Lung cancer. That will stop a conversation. More than any of the frightening medical diagnoses, that one seems extra ominous. Someone utters the words “lung cancer” and I think of devastating, almost insurmountable odds.
At the age of 32, that’s what Lee Rhodes was told when she learned that her worrisome symptoms were actually a rare form of lung cancer. She was a young mother deep in the thick of raising three small children. This was not supposed to happen, not how life spooled out.
She went on to endure uncertainly, surgery and rounds of chemo, and there were clearly moments when she questioned whether or not she would live to watch her babies grow. Stress and fear and sadness, those are all immeasurable barriers to the healing process and Lee Rhodes had many important reasons to live.
One day, searching for a simple way to still the “what ifs” that reverberated around her brain in a mental sound track, she spontaneously dropped a tea light in a glass cup that her husband had created in a glass blowing class. Sometimes the birth of life’s great ideas begins as simply and as spontaneously as that.
That one isolated act was a fulcrum moment for Rhodes. As she watched the color of the glass glow and reflect the warmth of the flame, she felt her world slow for a moment. She was infused with a sudden sense of deep down calm. The simple candle in the colored glass settled her soul in a way that none of the other centering therapies had been able to do up to that point in her journey.
“In my mind, that candle in the glass contributed to my healing. It made me step back, relax and take a deep breath,” Rhodes remembers.
From that day forward, Lee Rhodes filled her home with a series of the colorful glass vessels and they continued to inspire her. At first, Lee remembers that people lit them for her, as a way to instill hope. In time, as she began to recover, she began to light them not just for herself, but also for others.
And when Rhodes went on not only to survive, but to kick cancer’s butt, the disease had given her a mission to try to help other people fighting in what she calls “the battlefields of chemotherapy rooms.” Gradually, she began to share her talisman for calm, giving the colorful votive holders away to people who were suffering. As she watched the popularity of the holders grow along with demand, she began selling them out of her garage.
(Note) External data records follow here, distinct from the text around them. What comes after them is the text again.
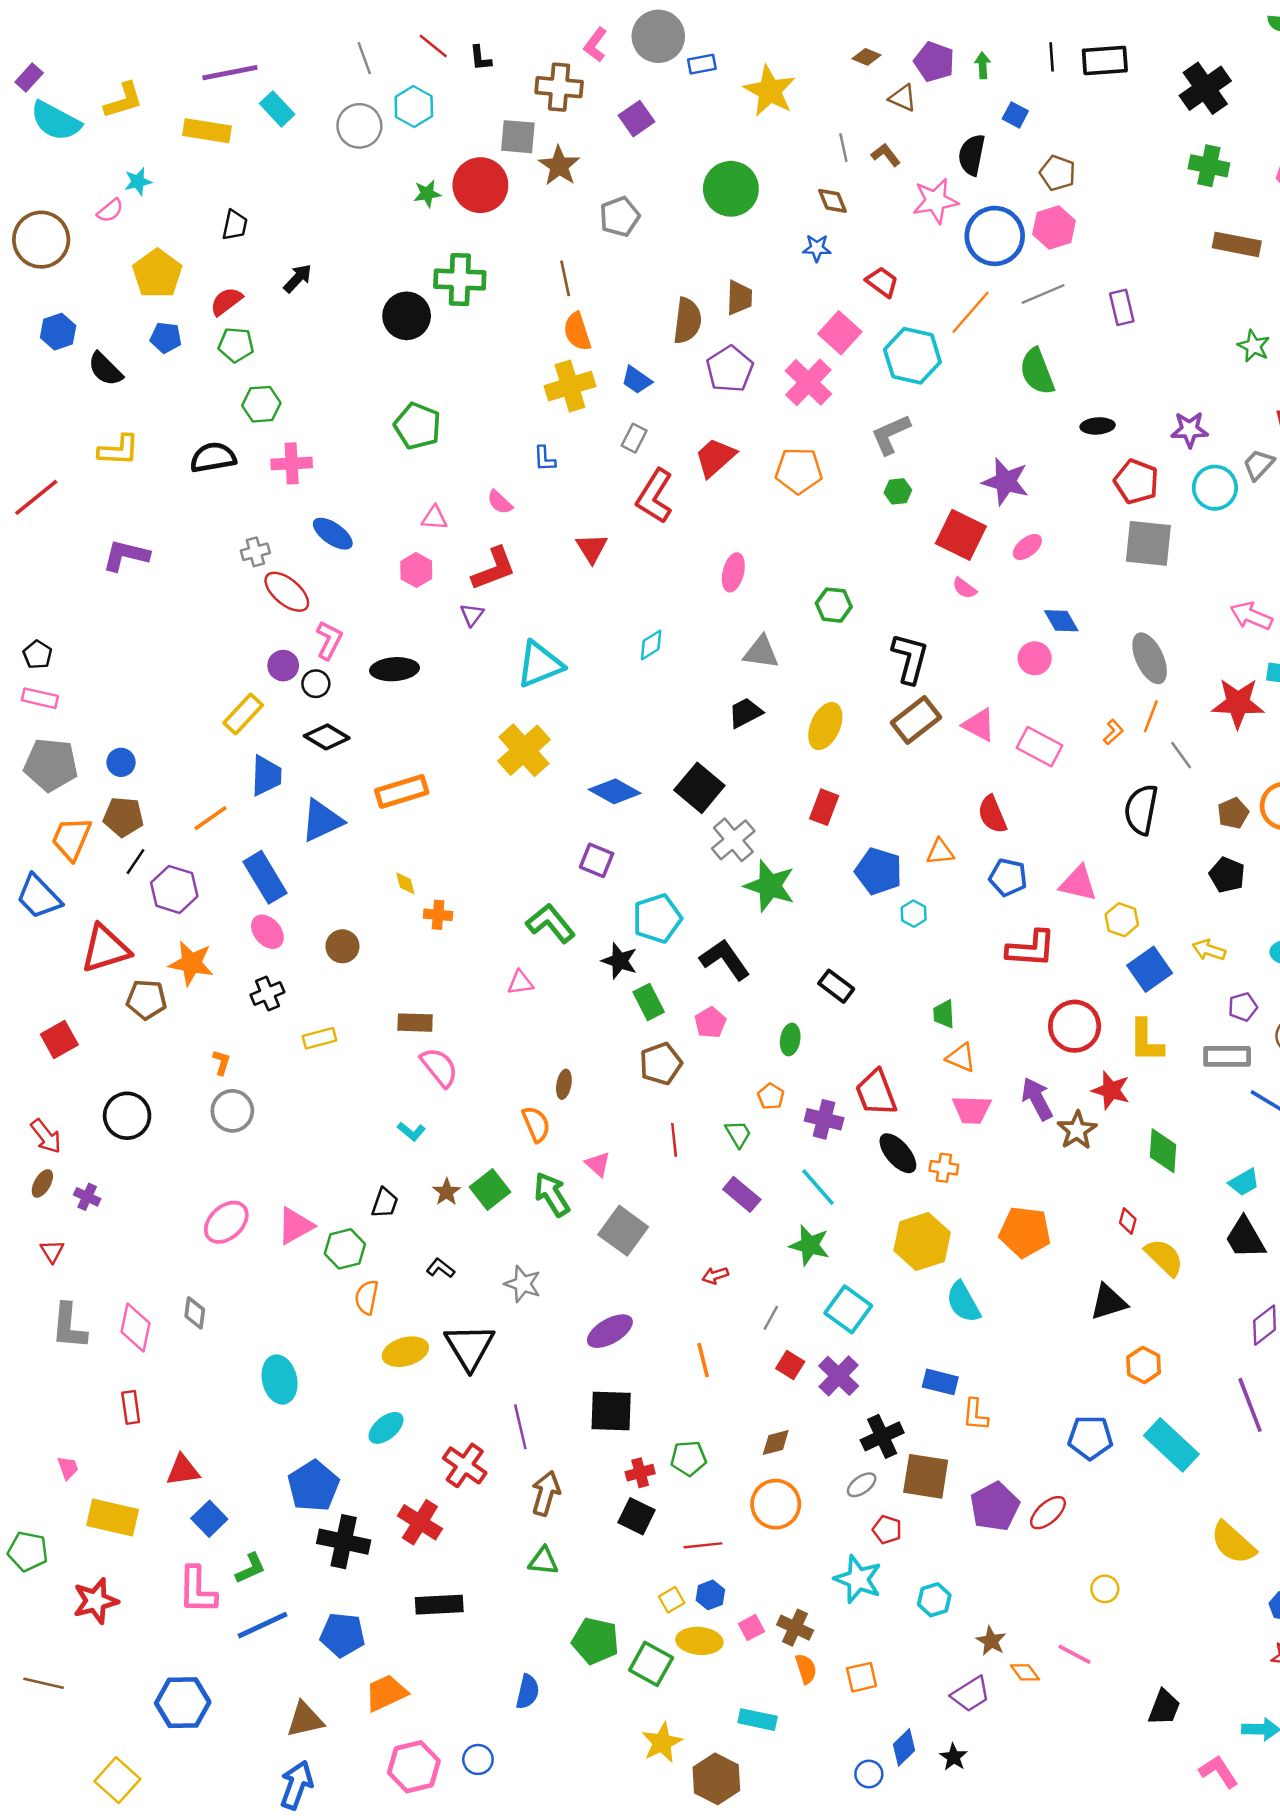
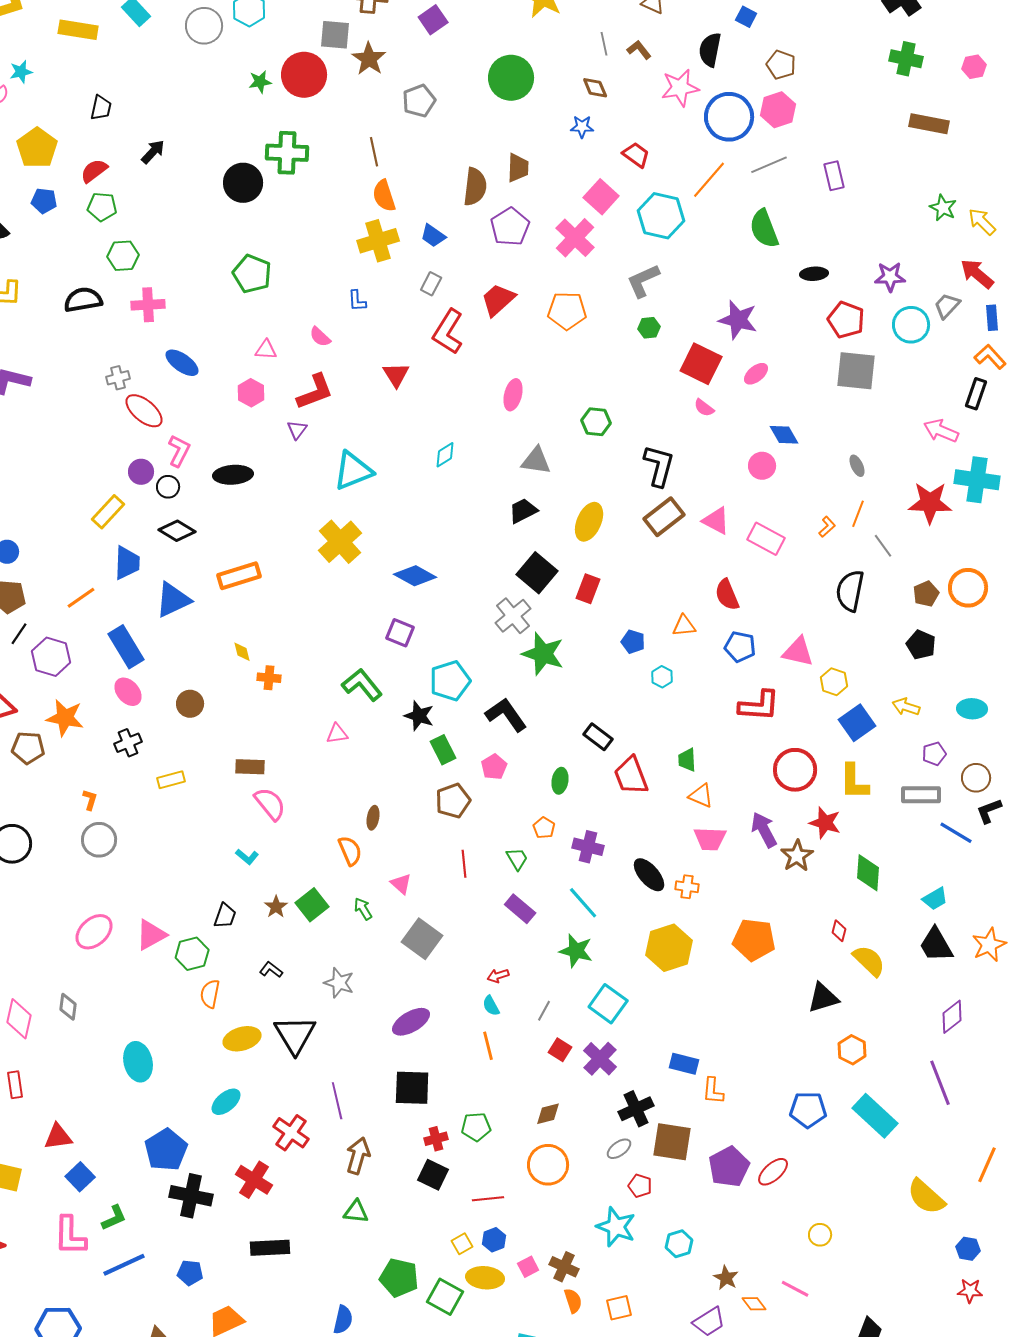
gray ellipse: (1150, 658) -> (857, 466), size x0.5
black square: (699, 788) -> (537, 573), moved
blue pentagon: (879, 871) -> (633, 642), size x0.6
red trapezoid: (876, 1093) -> (631, 776), moved
green arrow: (552, 1194) -> (363, 909), size x0.6
cyan semicircle: (963, 1302) -> (491, 1006), moved, size x0.6
blue pentagon: (342, 1635) -> (190, 1273), size x0.7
In 2001 Rhodes started Glassybaby, with the goal of raising money to help cancer patients ease the journey of treatment by covering unreimbursed healthcare costs. These unmet needs range from something as simple as transportation to chemo or babysitting money while a patient goes to the doctor, to the more weighty costs of medical treatment itself.
Today, Glassybaby produces beautiful, colorful hand blown glass vessels in more than 400 colors. The craftsman are all located in the United States and part of the beauty of their creations is the subtle variation in shape, size and hue, a testament to the artisanal quality of the finished product. Each vessel is comprised of three layers of glass and requires four glass blowers to produce, hence their ethereal glowing qualities.
Glassybabys come in names as varied as the products themselves like Wet Dog, Frog Hunting, Wingman and Crème Brule. “They are,” says Rhodes, “individual pieces of art at each table.”
The business currently has stores in Seattle, her home base, and is opening in San Francisco and New York, with more cities to come. Jeff Bezos, founder of Amazon, was so enthralled with the Glassybaby product and mission that he persuaded Rhodes to sell him 20% of the company.
There are 70 plus glass blowers producing roughly 500 votives a day, which has translated into the company being able to donate more than $1.4 million to date to charities that help cancer patients with costs not covered by health insurance. The company’s ultimate goal is to give away $1 million a year.
Like Rhodes, many of the people who work at Glassybaby have been touched by cancer in some way. And it’s that passion and commitment to the cause that remains one of the reasons the company has continued to grow at a steady rate.
“Everyone in a waiting room is fighting the same enemy. But it’s very profound when you meet people who literally don’t have the money for the bus fare to get them to chemo,” she says. And it’s that part of the journey she is determined to ease through the sale of her beautiful glass vessels.
I first learned about Glassybaby when a friend gave me a gorgeous purple candleholder as a gift. For months it sat in my office, glowing. And then another friend found a lump in her breast.
In the spirit of Lee Rhodes, I brought my Glassybaby to her home one day and lit a votive. Art is meant to be shared, not sequestered. And my friend (who is thankfully now cancer free) told me that she would light it during low moments. The glow reminded her that she was connected to a tribe of determined people who were fighters, each tending their own embers of hope. And she was a fighter too.
This month, I choose Lee Rhodes as my person of inspiration. She took her own experience and her story and created something that could light the way for others yet to come. So it seems especially relevant, during breast cancer awareness month, to shine a light back on Lee and her beautiful, multi-colored mini beacons of hope.